### EXERCISE AIM
After locating the line with "Вебинары (823, 19)", reproduce that line and every one following it exactly, up to the end of the entries.

### Stored data
⁂
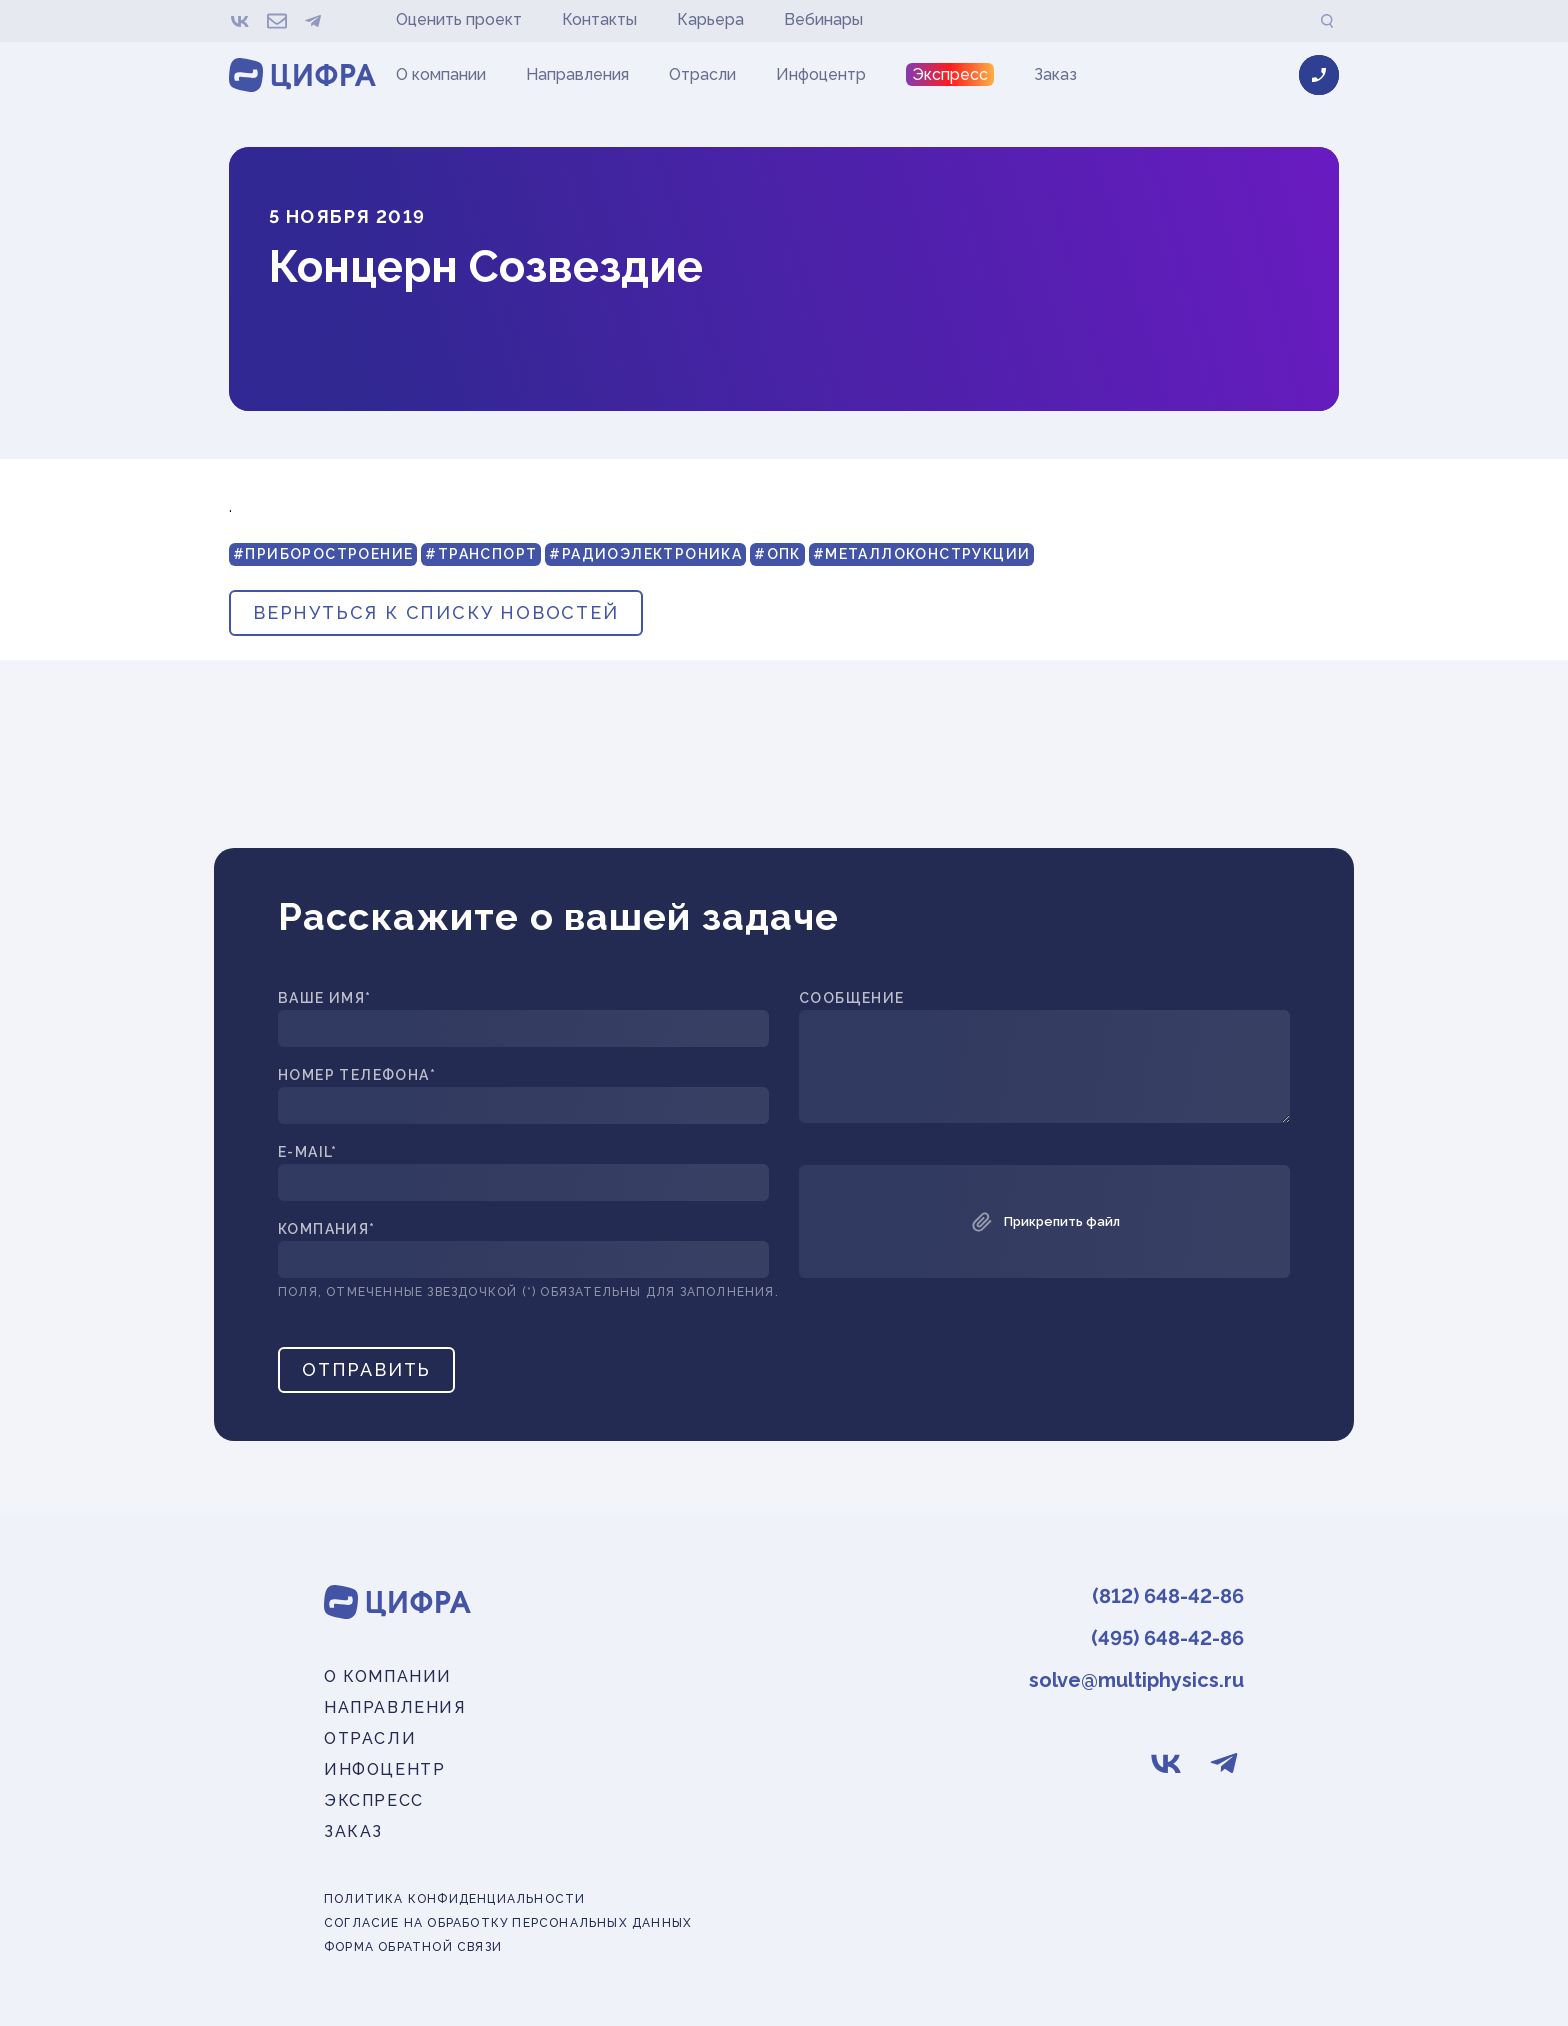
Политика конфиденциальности (454, 1899)
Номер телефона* (357, 1075)
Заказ (1055, 74)
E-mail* (308, 1152)
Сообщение (852, 998)
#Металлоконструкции (922, 554)
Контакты (599, 19)
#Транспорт (481, 554)
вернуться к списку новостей (436, 612)
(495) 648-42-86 (1167, 1638)
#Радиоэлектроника (645, 554)
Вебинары (823, 19)
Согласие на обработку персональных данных (508, 1923)
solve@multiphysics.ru (1136, 1680)
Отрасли (702, 74)
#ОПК (777, 554)
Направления (577, 74)
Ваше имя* (325, 998)
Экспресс (950, 74)
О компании (441, 74)
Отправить (366, 1369)
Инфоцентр (821, 74)
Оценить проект (459, 19)
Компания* (327, 1229)
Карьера (710, 19)
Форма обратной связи (413, 1947)
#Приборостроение (323, 554)
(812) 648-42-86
⁂
### ANSWER TO THE EXERCISE
Вебинары (823, 19)
Согласие на обработку персональных данных (508, 1923)
solve@multiphysics.ru (1136, 1680)
Отрасли (702, 74)
#ОПК (777, 554)
Направления (577, 74)
Ваше имя* (325, 998)
Экспресс (950, 74)
О компании (441, 74)
Отправить (366, 1369)
Инфоцентр (821, 74)
Оценить проект (459, 19)
Компания* (327, 1229)
Карьера (710, 19)
Форма обратной связи (413, 1947)
#Приборостроение (323, 554)
(812) 648-42-86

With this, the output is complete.